Les plus lus de Bloomberg

Six navires transportant du brut russe connu sous le nom d’ESPO se dirigeaient vers des raffineurs de la nation sud-asiatique en août, selon des négociants et des courtiers maritimes. Il s’agit du plus grand nombre de cargaisons achetées par l’Inde depuis l’introduction du flux, et représente près d’un cinquième des expéditions mensuelles disponibles.

« Le brut ESPO devient maintenant un flux régulier pour l’Inde, un pays qui n’était pas un grand fan de la variété pendant des années », a déclaré Emma Li, analyste chez Vortexa Ltd. « Le voyage vers l’Inde prendra plus de temps, mais les expéditions pourraient continuer tant que le prix reste attractif et qu’il n’y a pas de réelles sanctions bloquant le commerce.

L’Inde est devenue un acheteur clé d’énergie russe à la suite de l’invasion, ramassant des millions de barils de brut à prix réduit évités par l’Europe et les États-Unis. Alors que le conflit s’éternisait, le troisième plus grand importateur de pétrole a d’abord augmenté ses achats du pétrole brut phare de l’Oural, qui se charge de la partie occidentale de la Russie, et est maintenant en concurrence pour l’ESPO, une qualité riche en distillats qui vient de l’est et était généralement favorisée par la Chine.
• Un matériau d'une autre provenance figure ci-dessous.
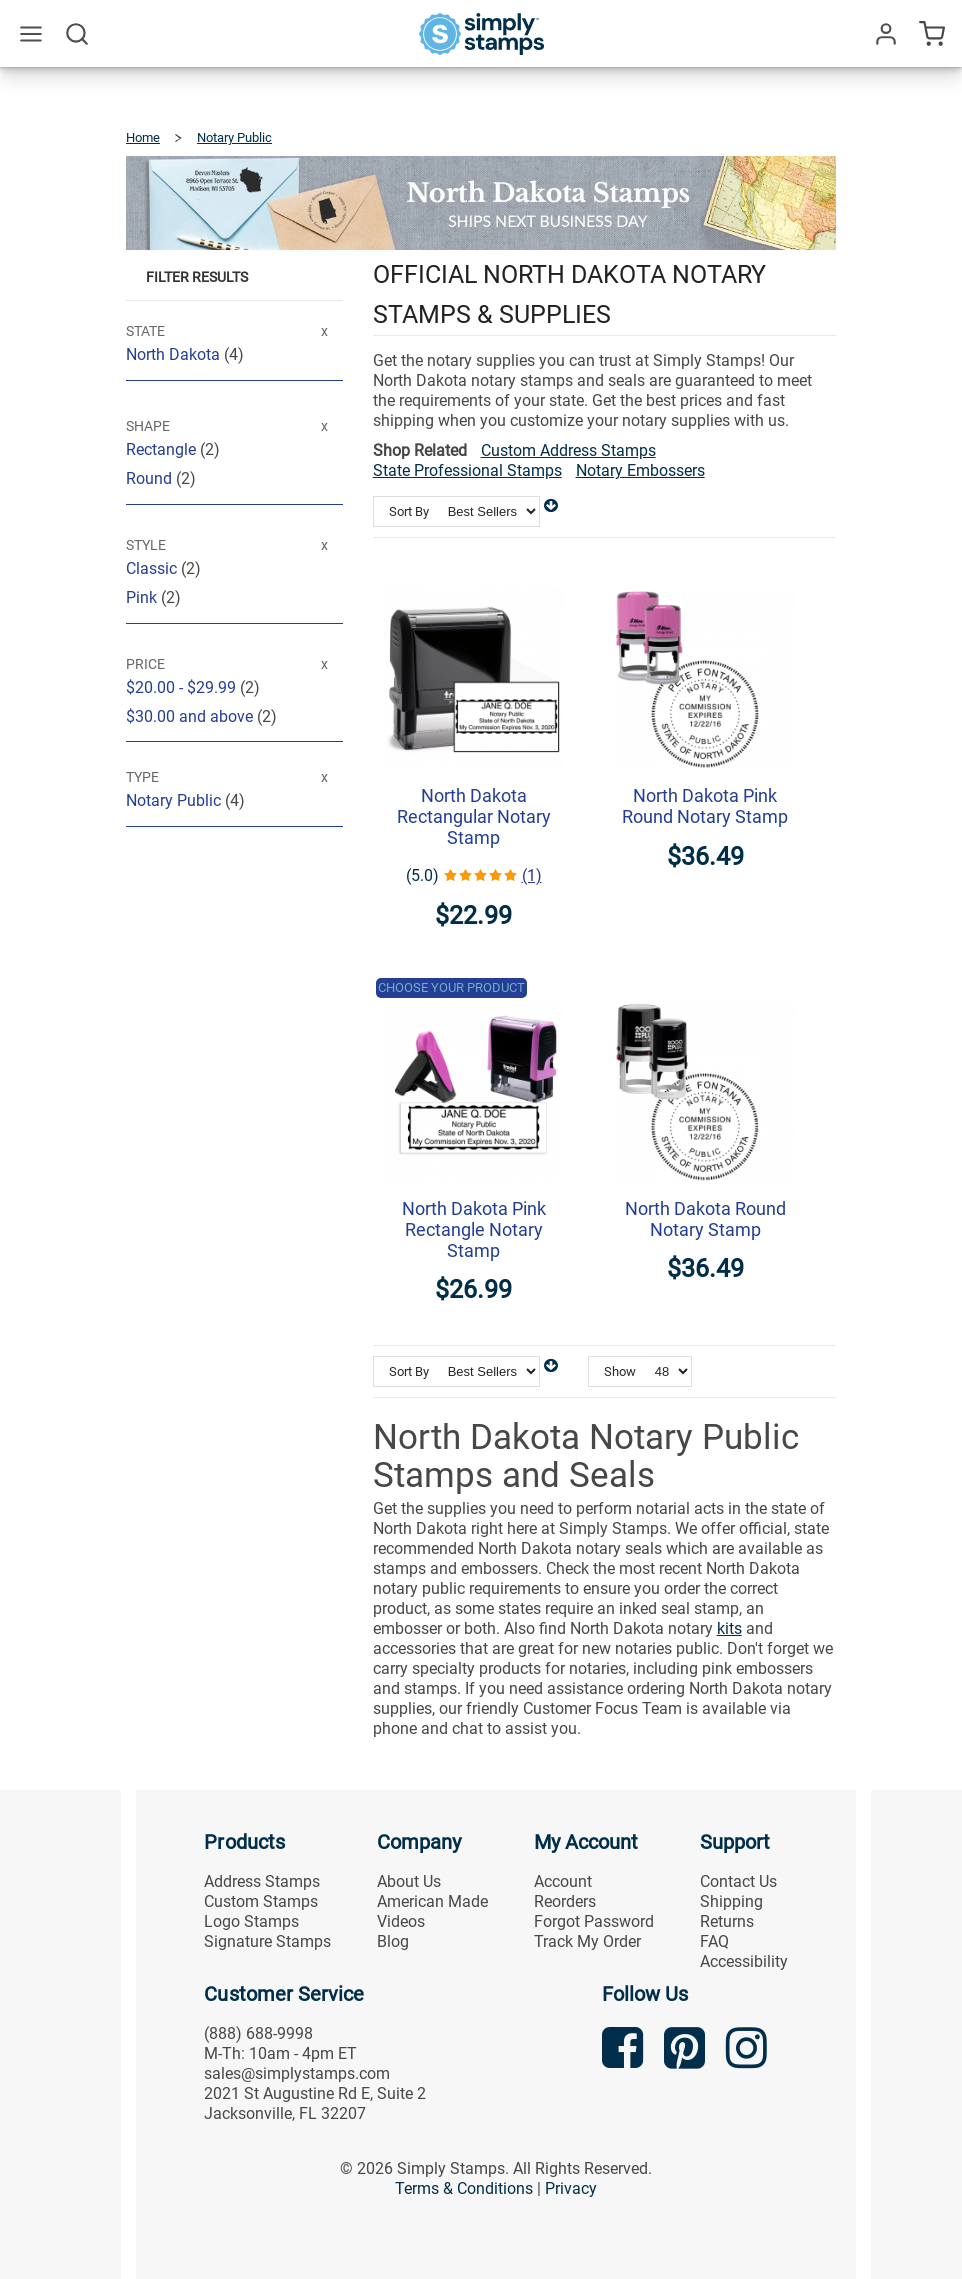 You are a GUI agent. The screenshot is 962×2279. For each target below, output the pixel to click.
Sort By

Les expéditions ESPO à destination de l’Inde sont moins chères que les qualités habituelles du Moyen-Orient du pays et déplaceront probablement certains flux en provenance d’Arabie saoudite et d’Abu Dhabi, ont déclaré les négociants et les courtiers maritimes. Une baisse récente des achats du chinois Sinopec a libéré certains volumes, permettant aux acheteurs indiens de se lancer, ont-ils déclaré.
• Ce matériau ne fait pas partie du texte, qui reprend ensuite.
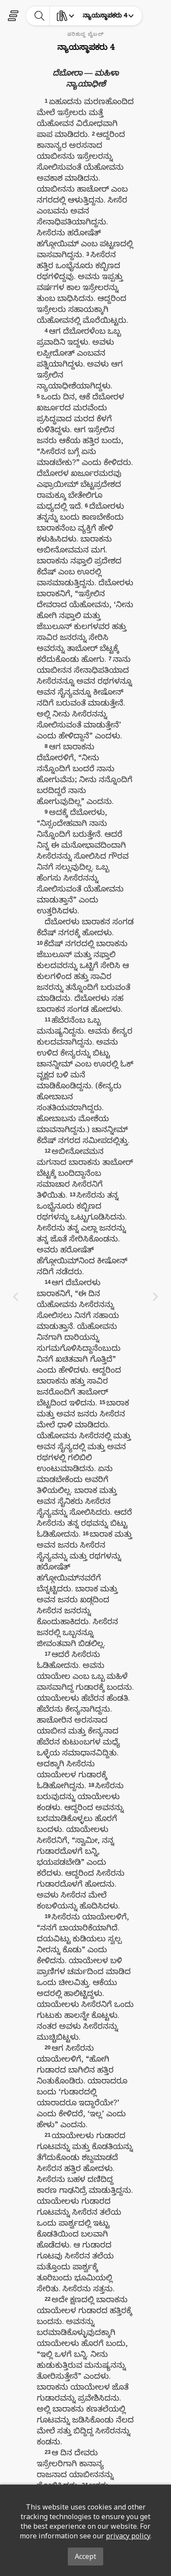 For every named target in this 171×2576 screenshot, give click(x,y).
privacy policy (128, 2536)
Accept (85, 2556)
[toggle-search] (39, 15) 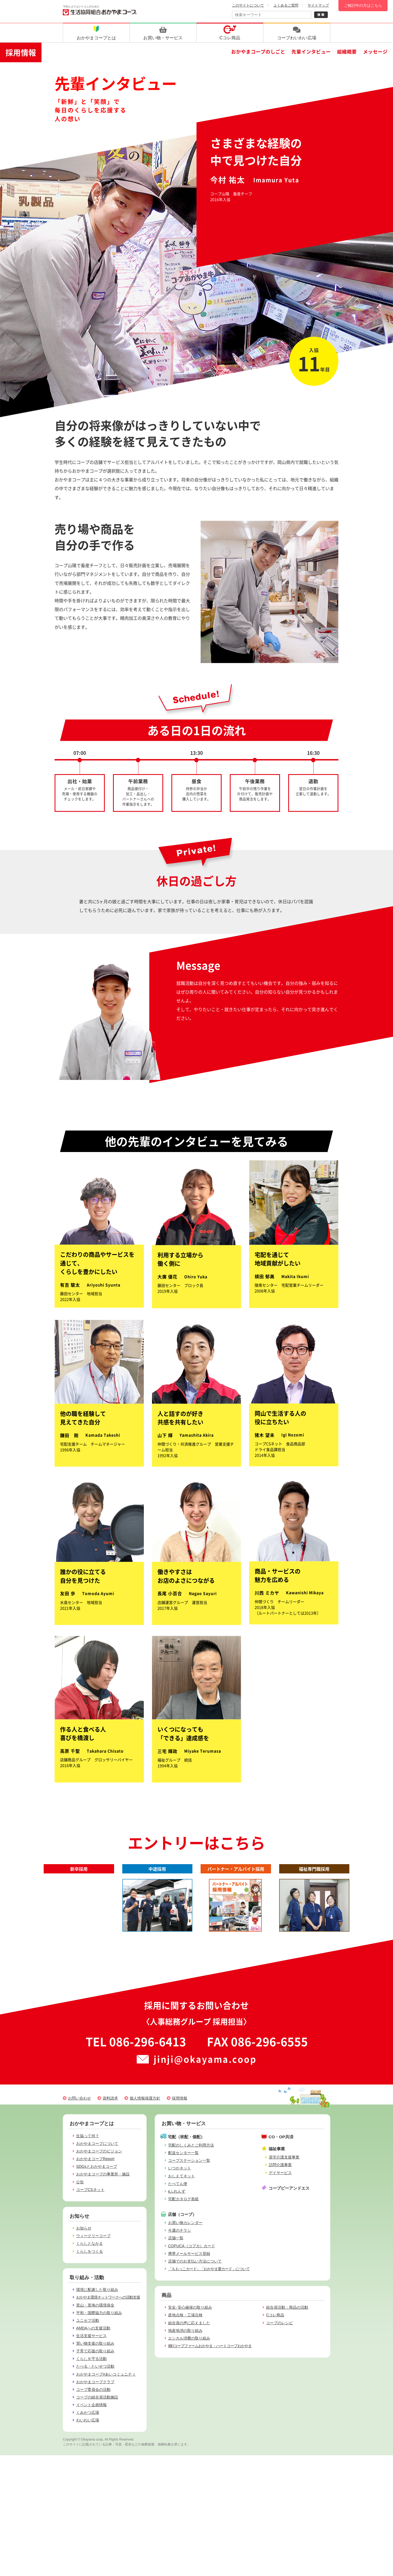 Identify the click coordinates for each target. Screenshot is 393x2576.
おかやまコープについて (97, 2143)
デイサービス (280, 2173)
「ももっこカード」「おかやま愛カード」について (209, 2269)
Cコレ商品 (275, 2315)
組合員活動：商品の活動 (287, 2307)
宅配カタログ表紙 (183, 2199)
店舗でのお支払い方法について (195, 2261)
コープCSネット (90, 2189)
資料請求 (110, 2098)
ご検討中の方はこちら (363, 5)
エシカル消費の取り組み (189, 2338)
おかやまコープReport (95, 2159)
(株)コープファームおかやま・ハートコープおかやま (210, 2346)
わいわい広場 (87, 2420)
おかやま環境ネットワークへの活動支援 (108, 2297)
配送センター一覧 (183, 2153)
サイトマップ (318, 5)
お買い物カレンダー (185, 2222)
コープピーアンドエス (289, 2188)
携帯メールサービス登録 (189, 2253)
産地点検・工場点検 (185, 2315)
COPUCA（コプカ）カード (191, 2246)
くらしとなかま (89, 2243)
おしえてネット (181, 2176)
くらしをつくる (89, 2251)
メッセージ (375, 51)
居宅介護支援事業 (284, 2157)
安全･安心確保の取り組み (190, 2307)
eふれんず (177, 2191)
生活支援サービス (91, 2336)
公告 (80, 2182)
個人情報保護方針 (145, 2098)
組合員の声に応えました (189, 2323)
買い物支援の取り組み (95, 2343)
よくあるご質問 (285, 5)
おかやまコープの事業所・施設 (103, 2174)
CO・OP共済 (281, 2136)
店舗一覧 (175, 2238)
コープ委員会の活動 (93, 2389)
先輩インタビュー (311, 51)
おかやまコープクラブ (95, 2382)
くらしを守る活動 (91, 2358)
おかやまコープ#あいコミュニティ (106, 2374)
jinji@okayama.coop (205, 2059)
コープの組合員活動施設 (97, 2397)
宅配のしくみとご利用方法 (191, 2145)
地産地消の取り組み (185, 2330)
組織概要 (347, 51)
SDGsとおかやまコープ (96, 2166)
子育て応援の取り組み (95, 2351)
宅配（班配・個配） (186, 2136)
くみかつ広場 (87, 2412)
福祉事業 (277, 2148)
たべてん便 (177, 2183)
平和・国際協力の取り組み (99, 2313)
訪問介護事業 (280, 2165)
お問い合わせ (79, 2098)
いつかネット (179, 2168)
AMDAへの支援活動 (93, 2328)
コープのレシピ (279, 2323)
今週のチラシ (179, 2230)
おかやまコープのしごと (258, 51)
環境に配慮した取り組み (97, 2289)
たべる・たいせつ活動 (95, 2366)
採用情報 (20, 52)
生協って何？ (87, 2136)
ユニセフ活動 (87, 2320)
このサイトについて (248, 5)
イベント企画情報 (91, 2405)
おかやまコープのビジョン (99, 2151)
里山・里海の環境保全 (95, 2305)
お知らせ (83, 2228)
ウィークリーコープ (93, 2236)
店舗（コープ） (182, 2214)
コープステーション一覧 (189, 2160)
Les expéditions d’ESPO en août sont en hausse par rapport au rythme de juillet, lorsque cinq cargaisons étaient allées vers des ports tels que Vadinar, Sikka, Paradip et Mundra. Des raffineurs tels que l’entreprise publique Indian Oil Corp., ainsi que des transformateurs privés Reliance Industries Ltd et Nayara Energy Ltd exploitent des usines à proximité de ces terminaux.

Avant la frénésie de cette année, l’Inde n’était pas un acteur de premier plan dans le commerce, les raffineurs locaux citant des facteurs tels que la petite taille de la cargaison d’ESPO de 100 000 tonnes étant indésirable pour le long et coûteux voyage depuis Kozmino, où il est chargé. Cela avait laissé des pays d’Asie du Nord tels que la Chine, la Corée du Sud et le Japon se disputer les 30 à 35 expéditions expédiées chaque mois.

Alors que l’Inde a pris beaucoup plus de brut russe cette année, les États-Unis font pression sur New Delhi pour qu’elle accepte un plan audacieux visant à plafonner le prix du pétrole du pays afin de priver Moscou de revenus. L’initiative sera évaluée vendredi par les ministres des Finances du Groupe des Sept, dont la secrétaire au Trésor Janet Yellen.

(Ajoute les discussions sur le plafonnement des prix du G-7 dans le dernier paragraphe.)